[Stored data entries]
━━━━━━━━━━━━━━━━━━━━━━━━━━━━━━
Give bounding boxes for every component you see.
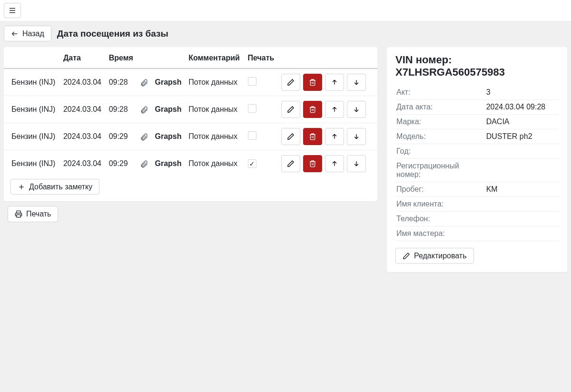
cell-fuel: Бензин (INJ) <box>4 69 60 96</box>
col-date: Дата <box>60 47 106 69</box>
delete-row-button[interactable] <box>303 128 322 145</box>
details-value: DUSTER ph2 <box>485 129 559 144</box>
main-column: Дата Время Комментарий Печать Бензин (IN… <box>4 47 377 272</box>
edit-row-button[interactable] <box>281 128 300 145</box>
move-down-button[interactable] <box>347 155 366 172</box>
vin-title: VIN номер: X7LHSRGA560575983 <box>395 54 559 78</box>
details-row: Регистрационный номер: <box>395 159 559 182</box>
details-row: Пробег:KM <box>395 182 559 197</box>
details-row: Дата акта:2024.03.04 09:28 <box>395 100 559 115</box>
cell-date: 2024.03.04 <box>60 123 106 150</box>
details-key: Телефон: <box>395 212 485 226</box>
details-row: Акт:3 <box>395 85 559 100</box>
cell-attach <box>137 69 152 96</box>
details-value <box>485 212 559 226</box>
menu-toggle-button[interactable] <box>4 3 21 18</box>
burger-icon <box>8 6 17 15</box>
details-value: KM <box>485 182 559 197</box>
cell-comment: Поток данных <box>186 69 245 96</box>
move-up-button[interactable] <box>325 74 344 91</box>
add-note-button[interactable]: Добавить заметку <box>10 179 99 195</box>
move-down-button[interactable] <box>347 101 366 118</box>
col-actions <box>278 47 377 69</box>
details-row: Телефон: <box>395 212 559 226</box>
page-header: Назад Дата посещения из базы <box>0 21 571 47</box>
add-note-label: Добавить заметку <box>29 182 92 191</box>
cell-fuel: Бензин (INJ) <box>4 96 60 123</box>
details-value <box>485 159 559 182</box>
paperclip-icon[interactable] <box>140 132 148 140</box>
cell-print: ✓ <box>245 150 279 177</box>
cell-time: 09:29 <box>106 150 138 177</box>
table-row: Бензин (INJ)2024.03.0409:28GrapshПоток д… <box>4 96 377 123</box>
print-checkbox[interactable] <box>248 131 256 140</box>
printer-icon <box>15 210 22 218</box>
details-value: DACIA <box>485 115 559 129</box>
cell-time: 09:29 <box>106 123 138 150</box>
table-row: Бензин (INJ)2024.03.0409:28GrapshПоток д… <box>4 69 377 96</box>
move-down-button[interactable] <box>347 74 366 91</box>
details-key: Имя мастера: <box>395 226 485 241</box>
print-button[interactable]: Печать <box>8 206 58 222</box>
edit-label: Редактировать <box>414 251 467 260</box>
details-actions: Редактировать <box>395 248 559 264</box>
details-key: Марка: <box>395 115 485 129</box>
details-value <box>485 197 559 212</box>
edit-button[interactable]: Редактировать <box>395 248 474 264</box>
cell-print <box>245 123 279 150</box>
details-value <box>485 226 559 241</box>
details-value <box>485 144 559 159</box>
vin-value: X7LHSRGA560575983 <box>395 66 505 78</box>
print-checkbox[interactable] <box>248 77 256 86</box>
edit-row-button[interactable] <box>281 74 300 91</box>
details-row: Год: <box>395 144 559 159</box>
edit-row-button[interactable] <box>281 155 300 172</box>
details-value: 2024.03.04 09:28 <box>485 100 559 115</box>
print-checkbox[interactable]: ✓ <box>248 159 256 168</box>
cell-comment: Поток данных <box>186 123 245 150</box>
details-key: Модель: <box>395 129 485 144</box>
edit-row-button[interactable] <box>281 101 300 118</box>
cell-fuel: Бензин (INJ) <box>4 123 60 150</box>
back-button[interactable]: Назад <box>4 26 51 41</box>
cell-attach <box>137 150 152 177</box>
table-header-row: Дата Время Комментарий Печать <box>4 47 377 69</box>
details-key: Имя клиента: <box>395 197 485 212</box>
print-row: Печать <box>4 201 377 222</box>
details-row: Имя клиента: <box>395 197 559 212</box>
print-checkbox[interactable] <box>248 104 256 113</box>
cell-tag: Grapsh <box>152 123 186 150</box>
cell-print <box>245 96 279 123</box>
visits-table: Дата Время Комментарий Печать Бензин (IN… <box>4 47 377 177</box>
below-table: Добавить заметку <box>4 177 377 201</box>
paperclip-icon[interactable] <box>140 78 148 86</box>
table-row: Бензин (INJ)2024.03.0409:29GrapshПоток д… <box>4 150 377 177</box>
details-value: 3 <box>485 85 559 100</box>
cell-actions <box>278 69 377 96</box>
paperclip-icon[interactable] <box>140 159 148 167</box>
details-key: Регистрационный номер: <box>395 159 485 182</box>
cell-time: 09:28 <box>106 69 138 96</box>
delete-row-button[interactable] <box>303 155 322 172</box>
move-down-button[interactable] <box>347 128 366 145</box>
cell-date: 2024.03.04 <box>60 96 106 123</box>
delete-row-button[interactable] <box>303 74 322 91</box>
move-up-button[interactable] <box>325 101 344 118</box>
cell-comment: Поток данных <box>186 150 245 177</box>
paperclip-icon[interactable] <box>140 105 148 113</box>
move-up-button[interactable] <box>325 155 344 172</box>
details-table: Акт:3Дата акта:2024.03.04 09:28Марка:DAC… <box>395 85 559 241</box>
print-label: Печать <box>26 209 51 218</box>
delete-row-button[interactable] <box>303 101 322 118</box>
cell-attach <box>137 96 152 123</box>
cell-date: 2024.03.04 <box>60 69 106 96</box>
plus-icon <box>18 183 25 191</box>
cell-actions <box>278 123 377 150</box>
move-up-button[interactable] <box>325 128 344 145</box>
details-card: VIN номер: X7LHSRGA560575983 Акт:3Дата а… <box>387 47 567 272</box>
vin-label: VIN номер: <box>395 54 452 66</box>
cell-print <box>245 69 279 96</box>
pencil-icon <box>403 252 410 260</box>
cell-tag: Grapsh <box>152 96 186 123</box>
back-label: Назад <box>22 29 44 38</box>
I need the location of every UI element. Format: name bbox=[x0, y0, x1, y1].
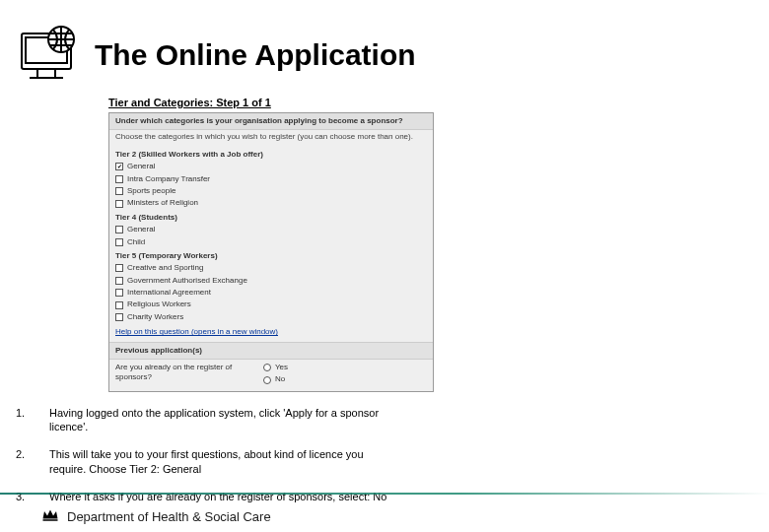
━━━━━━━━━━━━━━━━━━━━━━━━━━━━━━
In the data above, how many lines contain the string "Добавить"? Answer with the number only.

3